# WHAT THE TASK REQUIRES:
Extract every line below that contains the word "ブレスオブザワイルド".
==== THE DATA
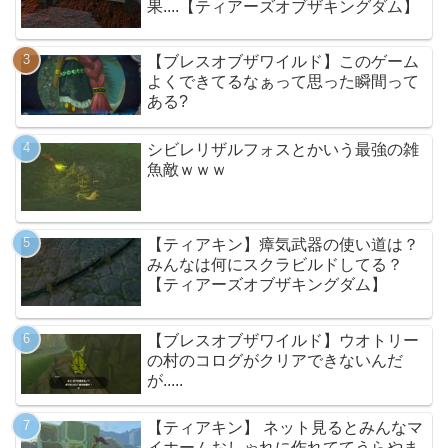
果....【ティアーズオブザキングダム】
【ブレスオブザワイルド】このゲーム
よくできてるなぁって思った瞬間って
ある?
シビレリザルフォスとかいう最強の雑
魚敵ｗｗｗ
【ティアキン】瘴気武器の使い道は？
みんなは何にスクラビルドしてる？
【ティアーズオブザキングダム】
【ブレスオブザワイルド】ウオトリー
の村のコログがクリアできないんだ
が.....
【ティアキン】 ネット見るとみんなマ
イホームおしゃれに作れててうらやま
========
# SOLVED EXERCISE:
【ブレスオブザワイルド】このゲーム
【ブレスオブザワイルド】ウオトリー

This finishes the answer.